Realizing the Democratic Ideal:

Teacher Education at Illinois State University

DEPARTMENT OF PHYSICS

Spring Semester 2011

DROP DOWN TO COURSE OUTLINE

(Under development and subject to regular revision; last updated 1/30/2017)

PHYSICS 489.02 -- SPACE SCIENCE FOR MIDDLE SCHOOL TEACHERS

Catalog Description: A laboratory-based astronomy content course that models exemplary teaching practices, while providing classroom ready activities. Emphasis placed on Earth, Moon, Sun and their interrelationships, light and telescopes, and fundamentals of stellar astronomy. Prerequisite: MSP middle school science teacher cohort only. 3 semester hours; spring semester only; 37.5 hours of integrated class/laboratory work. N.B. Outdoor nighttime observing sessions will be required. Includes planetarium field trip.

Instructor:

Meeting Dates/Times/Location:
 The regular class will meet on Wednesday from 4:30-7:20 p.m., January 12 - April 27, 2011. A final examination session will take place during finals week, on Tuesday, May 3, starting at 4:30 p.m. The course will be taught at Mark Bills Middle School, 6001 N. Frostwood Parkway, Peoria, IL. We will meet in the school's science laboratory, room 207; from time to time we will also use the second floor computer room. Classes begin at 4:30 p.m. sharp, so please arrive on time. In the event of inclement weather, classes will be postponed - not cancelled - if possible. Watch your email for postponement notices. Postponement notices will be sent out by 2:00 p.m. on the dates in question. You may phone me any time at the number above.

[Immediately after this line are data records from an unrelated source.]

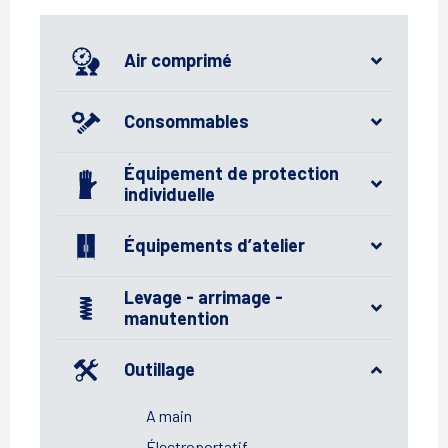
Air comprimé
Consommables
Équipement de protection
individuelle
Équipements d’atelier
Levage - arrimage -
manutention
Outillage
A main
Électroportatif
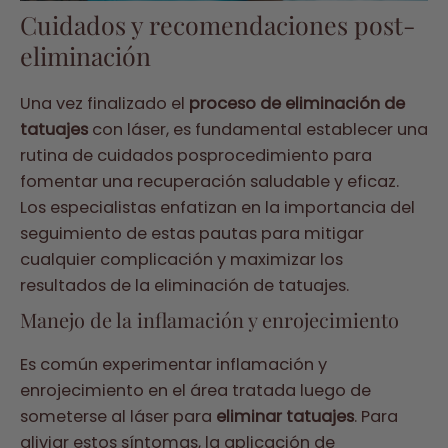
Cuidados y recomendaciones post-
eliminación
Una vez finalizado el
proceso de eliminación de
tatuajes
con láser, es fundamental establecer una
rutina de cuidados posprocedimiento para
fomentar una recuperación saludable y eficaz.
Los especialistas enfatizan en la importancia del
seguimiento de estas pautas para mitigar
cualquier complicación y maximizar los
resultados de la eliminación de tatuajes.
Manejo de la inflamación y enrojecimiento
Es común experimentar inflamación y
enrojecimiento en el área tratada luego de
someterse al láser para
eliminar tatuajes
. Para
aliviar estos síntomas, la aplicación de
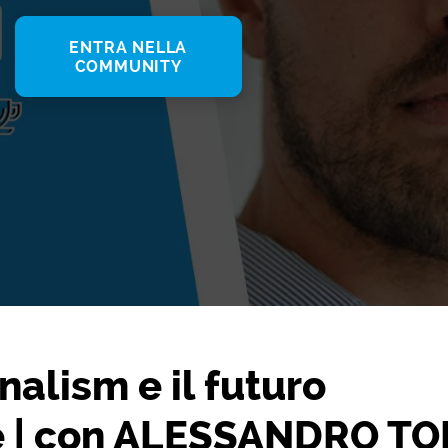
ENTRA NELLA
COMMUNITY
nalism e il futuro
ne | con ALESSANDRO T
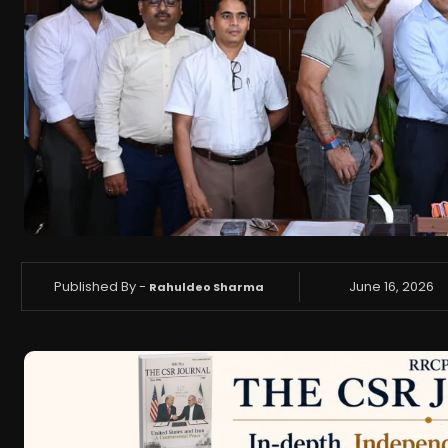
Published By -
June 16, 2026
Rahuldeo Sharma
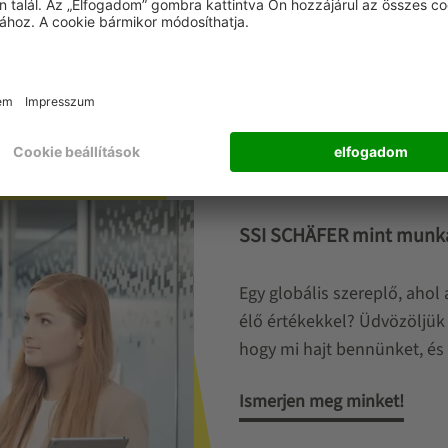
SSI SCHÄFER mint munká
Egy globális szereplő, aho
élő értékekkel? Üdvözöljük
hogy mi hajt bennünket, és 
Ismerjen meg minket!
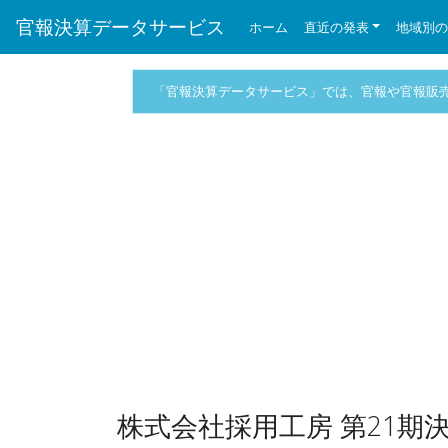
官報決算データサービス
ホーム
直近の発表
地域別
「官報決算データサービス」では、官報や官報販
株式会社採用工房 第21期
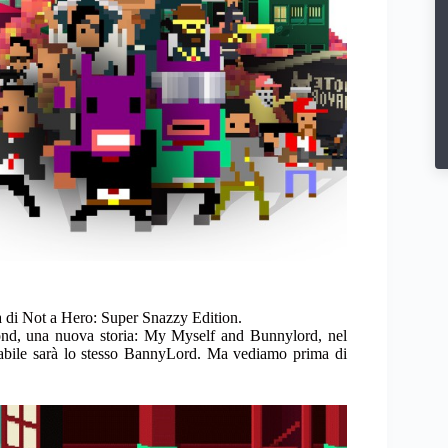
a di Not a Hero: Super Snazzy Edition.
mond, una nuova storia: My Myself and Bunnylord, nel
ocabile sarà lo stesso BannyLord. Ma vediamo prima di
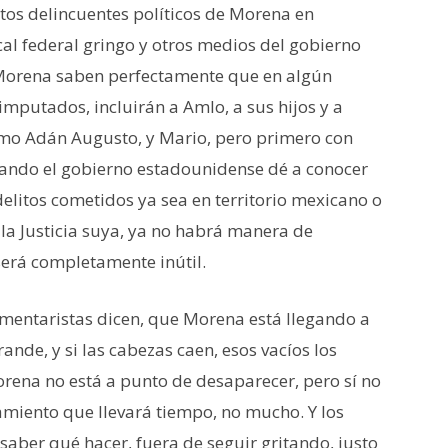
ntos delincuentes políticos de Morena en
scal federal gringo y otros medios del gobierno
 Morena saben perfectamente que en algún
mputados, incluirán a Amlo, a sus hijos y a
omo Adán Augusto, y Mario, pero primero con
uando el gobierno estadounidense dé a conocer
litos cometidos ya sea en territorio mexicano o
la Justicia suya, ya no habrá manera de
 será completamente inútil.
entaristas dicen, que Morena está llegando a
ande, y si las cabezas caen, esos vacíos los
orena no está a punto de desaparecer, pero sí no
namiento que llevará tiempo, no mucho. Y los
aber qué hacer, fuera de seguir gritando, justo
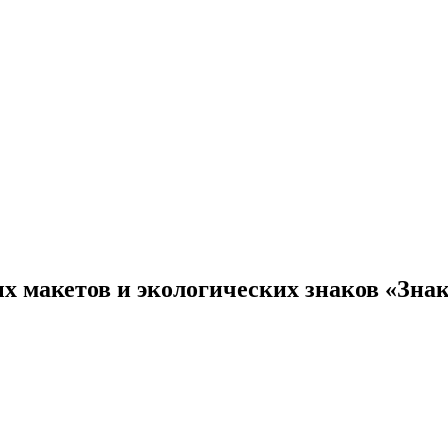
х макетов и экологических знаков «Зна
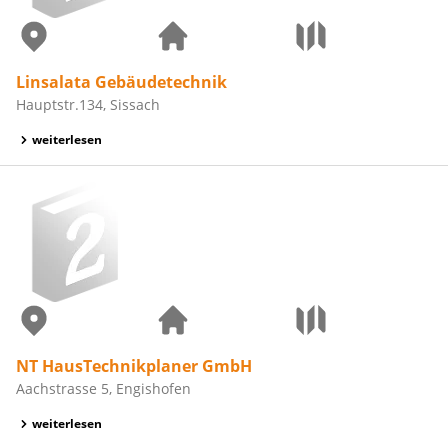
Linsalata Gebäudetechnik
Hauptstr.134, Sissach
weiterlesen
NT HausTechnikplaner GmbH
Aachstrasse 5, Engishofen
weiterlesen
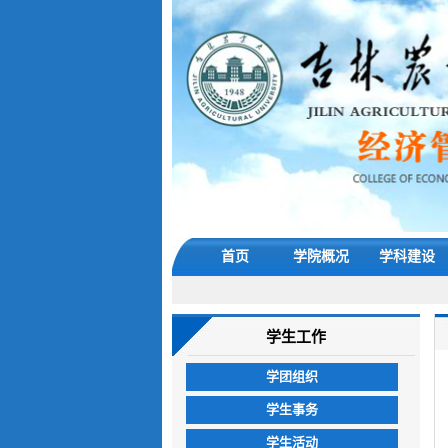
首页
学院概况
学科建设
学生工作
学团组织
学生事务
学生活动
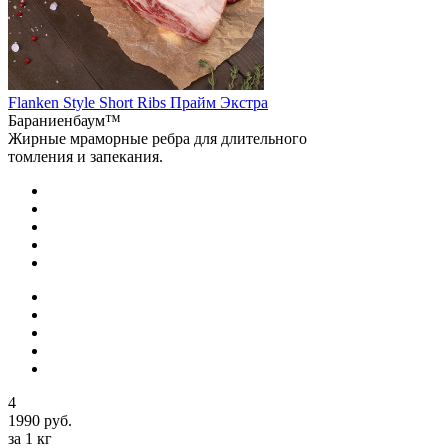
Flanken Style Short Ribs Прайм Экстра
Бараниенбаум™
Жирные мраморные ребра для длительного
томления и запекания.
4
1990 руб.
за 1 кг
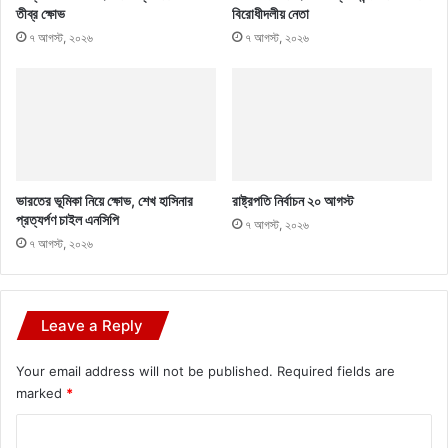
তীব্র ক্ষোভ
বিরোধীদলীয় নেতা
৭ আগস্ট, ২০২৬
৭ আগস্ট, ২০২৬
ভারতের ভূমিকা নিয়ে ক্ষোভ, শেখ হাসিনার
রাষ্ট্রপতি নির্বাচন ২০ আগস্ট
প্রত্যর্পণ চাইল এনসিপি
৭ আগস্ট, ২০২৬
৭ আগস্ট, ২০২৬
Leave a Reply
Your email address will not be published.
Required fields are
marked
*
C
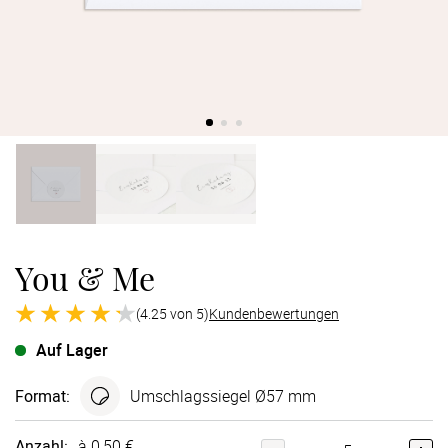
Verlobung
Junggesel
You & Me
(4.25 von 5)
Kundenbewertungen
Auf Lager
Format
:
Umschlagssiegel Ø57 mm
Anzahl:
à 0,50 €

Course Overview: Teachers participate in contextualized and integrated science lessons that incorporate technology and model proven research-based teaching methods. The course serves to improve participants’ content knowledge, procedural skills, and scientific dispositions by providing access to the expertise of scientists, technologies, and resources. Teacher participants will develop the skills of inquiry and critical thinking, and become experienced in collecting, evaluating and interpreting data as part of the problem-solving process. In addition, class time will be used to develop an understanding of the nature of science. The goal will be to increase in-service teacher understanding and application of scientifically-based educational research pertinent to science teaching and learning. This course includes a planetarium field trip as well as one or more outdoor nighttime unaided eye and telescope viewing sessions.

Course Goals:
 While working through this course, in-service middle school science teachers will:

• utilize and integrate science knowledge obtained from previous content courses through activities requiring the use of inquiry and skepticism;

• come to know science as a process of inquiry rather than merely as a body of knowledge;

• encounter science at work in the context of common, real-life experiences;

• experience and learn about the use of exemplary science teaching practices such as inquiry learning, cooperative/collaborative learning, and problem-based learning;

• experience and learn about such curriculum emphases as unified science teaching, preconceptions/concept change/constructivism, and science/technology/society;

• come to understand student difficulties as they experience those same difficulties associated with hands-on, minds-on activities and though daily reflection upon their performance as both student and prospective teacher;

• experience through effective modeling the meaning of a positive learning environment which includes equitable participation of all students and the active engagement of students with different abilities and interests; and

• utilize a wide array of instructional and technological resources available in lab and in the wider community.

Course Outcomes:
 By the end of this course, each in-service teacher will have demonstrated the ability to:

• use scientific knowledge to explain the workings of selected everyday physical phenomena;

• demonstrate how the knowledge and processes of science can be taught using hands-on / minds-on age-appropriate science activities;

• reflect upon learning experiences as they relate to best practice and ISU Teacher Education's conceptual framework with the aim of improving instruction from the perspective of both student and teacher;

• cite from experience a number of ways that science teaching can be done in an engaging fashion that takes into account differences among and between students;

• list and explain a number of educational service providers and academic resources available in their classrooms and in the wider community;

• create valid and reliable assessment instruments that serve to raise expectations for students and provide a basis for meaningful grading;

• synthesize knowledge and utilize intellectual skills to the extent required for the successful completion of a number of classroom activities that require a demonstration of the following traits that characterize the scientifically literate individual:
(a) scientific knowledge (typically astronomy, physics, and geography), (b) scientific methods and critical analysis (induction, deduction, etc.), and
 (c) scientific dispositions (critical, skeptical, open minded, empirical, etc.); and

• utilize the intellectual and procedural skills appropriate to scientific inquiry in the creation of scientific knowledge including an ability to: (a) demonstrate the use of technology to collect data, and the use of simple mathematics 
(graphing, statistics, probability) to interpret that data,
(b) distinguish scientific ways of knowing from other ways of knowing, (c) distinguish belief from knowledge, and
(d) state underlying assumptions as appropriate.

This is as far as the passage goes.